By contrast, the United States argues that and they do not need to prove Smith’s participation during the statute of limitations period because Smith’s arguments are affirmative defenses instead of negating defenses. See Brief for Respondent, United States at 32-33. The United States cites significant legislative and case history illustrating the established rule that the statute of limitations is an affirmative defense. See id. at 39. Additionally, the United States asserts that Smith's particular withdrawal argument is also an affirmative defense because it does not weaken the evidence that he was a part of the conspiracy, but rather just invokes a statutory bar for prosecuting him for these actions. Id. at 43. The United States then argues that it is settled practice that the burden of proof for affirmative defenses falls on the defendant. See id. at 25. The United States contends that requiring a defendant to bear the burden of proof for affirmative defenses is a long-standing common law rule, and Congress has the ability to assign the burden of proof for affirmative defenses. See id. at 18. The United States argues that in instances such as the present, where Congress does not specify the affirmative defenses available, the common-law applies. See id. at 25. Therefore, the United States asserts that the burden of proof is on the defendant. See id.

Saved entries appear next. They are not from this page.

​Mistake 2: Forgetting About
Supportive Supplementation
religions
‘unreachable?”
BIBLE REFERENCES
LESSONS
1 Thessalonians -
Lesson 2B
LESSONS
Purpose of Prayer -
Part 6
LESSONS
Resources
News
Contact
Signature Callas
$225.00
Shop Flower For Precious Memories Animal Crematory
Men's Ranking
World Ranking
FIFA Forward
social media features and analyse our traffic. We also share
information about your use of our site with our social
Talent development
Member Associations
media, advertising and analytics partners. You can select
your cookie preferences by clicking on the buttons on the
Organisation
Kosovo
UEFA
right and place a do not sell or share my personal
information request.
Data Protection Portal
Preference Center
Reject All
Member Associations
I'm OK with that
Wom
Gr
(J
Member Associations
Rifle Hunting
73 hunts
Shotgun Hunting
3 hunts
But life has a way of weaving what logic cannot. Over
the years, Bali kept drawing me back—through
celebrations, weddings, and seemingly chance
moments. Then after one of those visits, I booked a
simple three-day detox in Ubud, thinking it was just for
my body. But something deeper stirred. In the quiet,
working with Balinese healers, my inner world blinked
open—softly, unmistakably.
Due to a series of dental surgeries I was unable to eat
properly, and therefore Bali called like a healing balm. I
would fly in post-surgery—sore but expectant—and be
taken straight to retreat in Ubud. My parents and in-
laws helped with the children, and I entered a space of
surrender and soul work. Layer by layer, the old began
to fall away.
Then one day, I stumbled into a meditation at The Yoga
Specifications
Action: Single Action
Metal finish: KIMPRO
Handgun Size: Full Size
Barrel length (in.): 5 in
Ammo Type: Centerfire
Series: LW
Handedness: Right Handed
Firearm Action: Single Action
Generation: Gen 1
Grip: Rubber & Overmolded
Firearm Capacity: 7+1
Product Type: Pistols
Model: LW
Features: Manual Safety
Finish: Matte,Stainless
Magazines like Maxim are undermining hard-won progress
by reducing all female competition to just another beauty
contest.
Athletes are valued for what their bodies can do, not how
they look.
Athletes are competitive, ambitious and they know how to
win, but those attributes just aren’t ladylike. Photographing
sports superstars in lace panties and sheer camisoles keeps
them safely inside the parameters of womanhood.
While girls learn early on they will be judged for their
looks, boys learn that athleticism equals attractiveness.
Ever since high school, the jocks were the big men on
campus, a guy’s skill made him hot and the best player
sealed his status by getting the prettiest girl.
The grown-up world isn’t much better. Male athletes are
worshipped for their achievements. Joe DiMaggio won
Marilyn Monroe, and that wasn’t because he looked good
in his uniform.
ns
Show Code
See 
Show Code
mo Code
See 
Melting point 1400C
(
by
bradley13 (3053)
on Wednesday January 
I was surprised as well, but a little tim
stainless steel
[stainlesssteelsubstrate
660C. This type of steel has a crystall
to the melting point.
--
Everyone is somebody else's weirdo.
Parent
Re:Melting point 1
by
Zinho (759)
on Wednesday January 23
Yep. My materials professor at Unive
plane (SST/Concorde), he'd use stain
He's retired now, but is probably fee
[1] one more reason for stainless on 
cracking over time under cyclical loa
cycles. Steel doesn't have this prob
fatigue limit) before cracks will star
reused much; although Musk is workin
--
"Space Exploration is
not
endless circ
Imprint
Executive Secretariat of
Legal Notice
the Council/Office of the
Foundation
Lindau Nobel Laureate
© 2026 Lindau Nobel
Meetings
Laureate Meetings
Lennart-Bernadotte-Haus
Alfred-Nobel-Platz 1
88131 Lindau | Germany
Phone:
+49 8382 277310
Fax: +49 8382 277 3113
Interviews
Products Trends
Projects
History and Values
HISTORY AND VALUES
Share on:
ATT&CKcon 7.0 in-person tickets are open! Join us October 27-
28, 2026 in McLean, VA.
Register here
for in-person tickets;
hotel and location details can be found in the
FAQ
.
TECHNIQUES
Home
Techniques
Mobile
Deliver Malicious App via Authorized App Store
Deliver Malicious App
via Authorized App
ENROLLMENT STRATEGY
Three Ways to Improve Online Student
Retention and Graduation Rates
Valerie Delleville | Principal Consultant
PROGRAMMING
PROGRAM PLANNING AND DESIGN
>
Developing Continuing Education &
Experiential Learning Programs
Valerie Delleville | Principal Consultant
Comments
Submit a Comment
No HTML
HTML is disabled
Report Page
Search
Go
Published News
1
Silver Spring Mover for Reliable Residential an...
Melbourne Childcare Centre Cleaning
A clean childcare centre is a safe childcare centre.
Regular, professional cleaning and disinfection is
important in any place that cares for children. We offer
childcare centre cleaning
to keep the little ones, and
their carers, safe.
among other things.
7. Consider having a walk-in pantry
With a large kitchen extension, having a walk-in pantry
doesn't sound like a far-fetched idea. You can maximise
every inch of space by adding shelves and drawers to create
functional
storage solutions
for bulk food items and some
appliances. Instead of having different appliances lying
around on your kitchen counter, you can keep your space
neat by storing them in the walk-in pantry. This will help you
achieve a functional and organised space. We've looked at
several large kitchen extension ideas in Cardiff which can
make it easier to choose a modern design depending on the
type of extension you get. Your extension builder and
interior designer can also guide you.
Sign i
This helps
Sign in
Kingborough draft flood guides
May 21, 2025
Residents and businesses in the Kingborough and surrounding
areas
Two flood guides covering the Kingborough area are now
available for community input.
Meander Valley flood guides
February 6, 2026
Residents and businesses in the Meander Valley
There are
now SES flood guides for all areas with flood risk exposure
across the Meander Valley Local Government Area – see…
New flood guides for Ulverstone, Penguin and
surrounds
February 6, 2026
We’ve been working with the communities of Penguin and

The Supreme Court’s holding will determine whether Smith's Due Process rights were violated, and who has the burden of proof in similar conspiracy cases in the future.
The Supreme Court’s decision in this case will decide the current 5-5 split in the Circuit courts regarding who holds the burden of proof concerning withdrawal from a conspiracy. If the Court agrees with Smith, and withdrawal negates an essential element of the crime, the government will have the burden of proving defendants were still members of conspiracies during the statutory period in future cases. This would require the government to prove a defendant was a member of an ongoing conspiracy, and would require they carry their burden of proof despite any evidence presented regarding withdrawal. If the court sides with the government, however, withdrawal and the statute of limitations will be held affirmative defenses, requiring the burden of proof to fall on the defendant to prove, by a preponderance of the evidence, that he had withdrawn from the conspiracy prior to the statutory period.